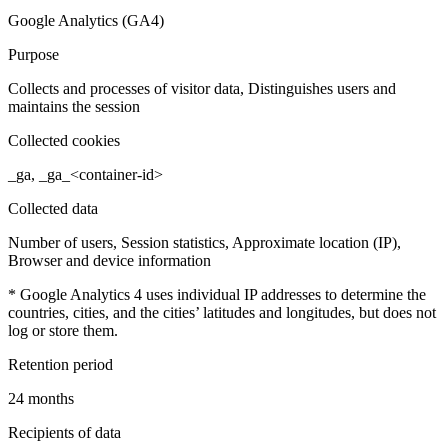
Google Analytics (GA4)
Purpose
Collects and processes of visitor data, Distinguishes users and
maintains the session
Collected cookies
_ga, _ga_<container-id>
Collected data
Number of users, Session statistics, Approximate location (IP),
Browser and device information
* Google Analytics 4 uses individual IP addresses to determine the
countries, cities, and the cities’ latitudes and longitudes, but does not
log or store them.
Retention period
24 months
Recipients of data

--------

> [Assignment]:
Output the full material exactly as given, without its pictures.

> [Task output]:
Google Analytics (GA4)
Purpose
Collects and processes of visitor data, Distinguishes users and
maintains the session
Collected cookies
_ga, _ga_<container-id>
Collected data
Number of users, Session statistics, Approximate location (IP),
Browser and device information
* Google Analytics 4 uses individual IP addresses to determine the
countries, cities, and the cities’ latitudes and longitudes, but does not
log or store them.
Retention period
24 months
Recipients of data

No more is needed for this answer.